◆ **What the task asks**: Your reply should reproduce all the data below exactly while excluding the pictures.

Extracted page text data:
++++++++
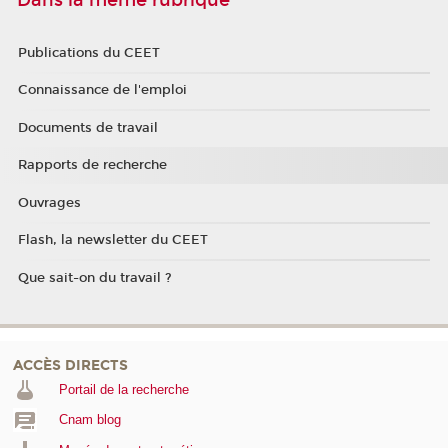
Dans la même rubrique
Publications du CEET
Connaissance de l'emploi
Documents de travail
Rapports de recherche
Ouvrages
Flash, la newsletter du CEET
Que sait-on du travail ?
ACCÈS DIRECTS
Portail de la recherche
Cnam blog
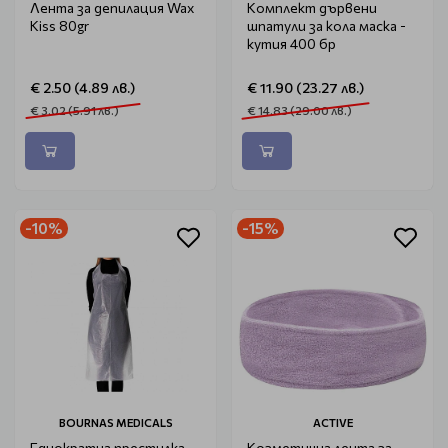
Лента за депилация Wax
Комплект дървени
Kiss 80gr
шпатули за кола маска -
кутия 400 бр
€ 2.50 (4.89 лв.)
€ 11.90 (23.27 лв.)
€ 3.02 (5.91 лв.)
€ 14.83 (29.00 лв.)
-10%
-15%
BOURNAS MEDICALS
ACTIVE
Еднократна престилка -
Козметична лента за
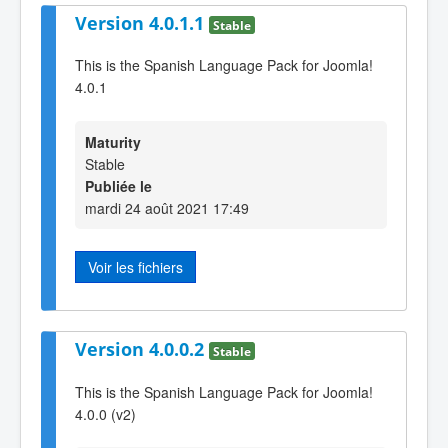
Version 4.0.1.1
Stable
This is the Spanish Language Pack for Joomla!
4.0.1
Maturity
Stable
Publiée le
mardi 24 août 2021 17:49
Voir les fichiers
Version 4.0.0.2
Stable
This is the Spanish Language Pack for Joomla!
4.0.0 (v2)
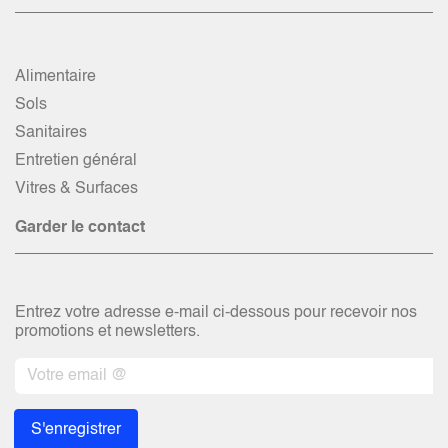
Alimentaire
Sols
Sanitaires
Entretien général
Vitres & Surfaces
Garder le contact
Entrez votre adresse e-mail ci-dessous pour recevoir nos
promotions et newsletters.
S'enregistrer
++++++++
◆ **Output**:
Dans la même rubrique
Publications du CEET
Connaissance de l'emploi
Documents de travail
Rapports de recherche
Ouvrages
Flash, la newsletter du CEET
Que sait-on du travail ?
ACCÈS DIRECTS
Portail de la recherche
Cnam blog
Лента за депилация Wax
Комплект дървени
Kiss 80gr
шпатули за кола маска -
кутия 400 бр
€ 2.50 (4.89 лв.)
€ 11.90 (23.27 лв.)
€ 3.02 (5.91 лв.)
€ 14.83 (29.00 лв.)
-10%
-15%
BOURNAS MEDICALS
ACTIVE
Еднократна престилка -
Козметична лента за
Version 4.0.1.1
Stable
This is the Spanish Language Pack for Joomla!
4.0.1
Maturity
Stable
Publiée le
mardi 24 août 2021 17:49
Voir les fichiers
Version 4.0.0.2
Stable
This is the Spanish Language Pack for Joomla!
4.0.0 (v2)
Alimentaire
Sols
Sanitaires
Entretien général
Vitres & Surfaces
Garder le contact
Entrez votre adresse e-mail ci-dessous pour recevoir nos
promotions et newsletters.
S'enregistrer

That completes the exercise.